§ Your instructions: Leave every picture out, and write out the remaining entries exactly.

§ Given records:
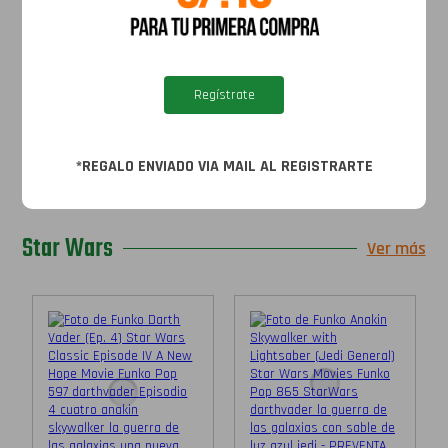
(Diana Prince)...
(Gris...
S/
89.90
S/
119.90
S/
79.90
S/
89.90
Regístrate
Agregar al
Agregar al
carrito
carrito
*REGALO ENVIADO VIA MAIL AL REGISTRARTE
Star Wars
Ver más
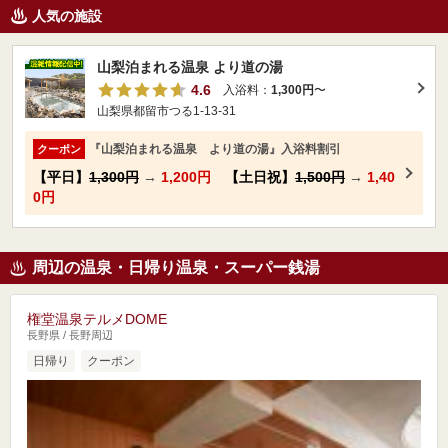
人気の施設
山梨泊まれる温泉 より道の湯
4.6
入浴料：
1,300円
〜
山梨県都留市つる1-13-31
『山梨泊まれる温泉 より道の湯』入浴料割引
クーポン
【平日】
1,300円
→
1,200円
【土日祝】
1,500円
→
1,40
0円
周辺の温泉・日帰り温泉・スーパー銭湯
権堂温泉テルメDOME
長野県 / 長野周辺
日帰り
クーポン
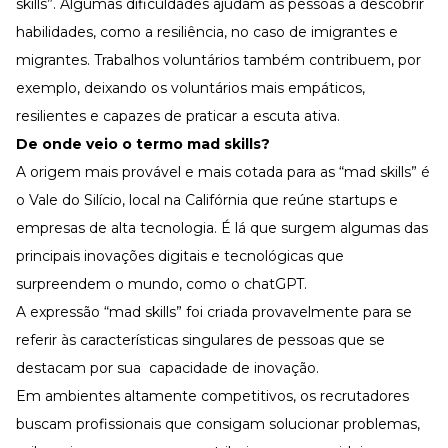
skills”. Algumas dificuldades ajudam as pessoas a descobrir
habilidades, como a resiliência, no caso de imigrantes e
migrantes. Trabalhos voluntários também contribuem, por
exemplo, deixando os voluntários mais empáticos,
resilientes e capazes de praticar a escuta ativa.
De onde veio o termo mad skills?
A origem mais provável e mais cotada para as
“mad skills” é
o Vale do Silício, local na Califórnia que reúne startups e
empresas de alta tecnologia. É lá que surgem algumas das
principais inovações digitais e tecnológicas que
surpreendem o mundo, como o chatGPT.
A expressão “mad skills” foi criada provavelmente para se
referir às características singulares de pessoas que se
destacam por sua capacidade de inovação.
Em ambientes altamente competitivos, os recrutadores
buscam profissionais que consigam solucionar problemas,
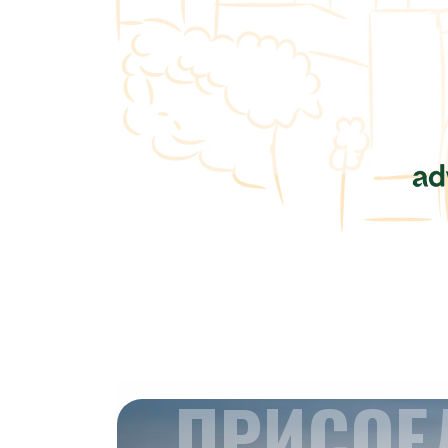
ПРИСОЕ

§ Answer space:
(Diana Prince)...
(Gris...
S/
89.90
S/
119.90
S/
79.90
S/
89.90
Regístrate
Agregar al
Agregar al
carrito
carrito
*REGALO ENVIADO VIA MAIL AL REGISTRARTE
Star Wars
Ver más
人気の施設
山梨泊まれる温泉 より道の湯
4.6
入浴料：
1,300円
〜
山梨県都留市つる1-13-31
『山梨泊まれる温泉 より道の湯』入浴料割引
クーポン
【平日】
1,300円
→
1,200円
【土日祝】
1,500円
→
1,40
0円
周辺の温泉・日帰り温泉・スーパー銭湯
権堂温泉テルメDOME
長野県 / 長野周辺
日帰り
クーポン
skills”. Algumas dificuldades ajudam as pessoas a descobrir
habilidades, como a resiliência, no caso de imigrantes e
migrantes. Trabalhos voluntários também contribuem, por
exemplo, deixando os voluntários mais empáticos,
resilientes e capazes de praticar a escuta ativa.
De onde veio o termo mad skills?
A origem mais provável e mais cotada para as
“mad skills” é
o Vale do Silício, local na Califórnia que reúne startups e
empresas de alta tecnologia. É lá que surgem algumas das
principais inovações digitais e tecnológicas que
surpreendem o mundo, como o chatGPT.
A expressão “mad skills” foi criada provavelmente para se
referir às características singulares de pessoas que se
destacam por sua capacidade de inovação.
Em ambientes altamente competitivos, os recrutadores
buscam profissionais que consigam solucionar problemas,
ПРИСОЕ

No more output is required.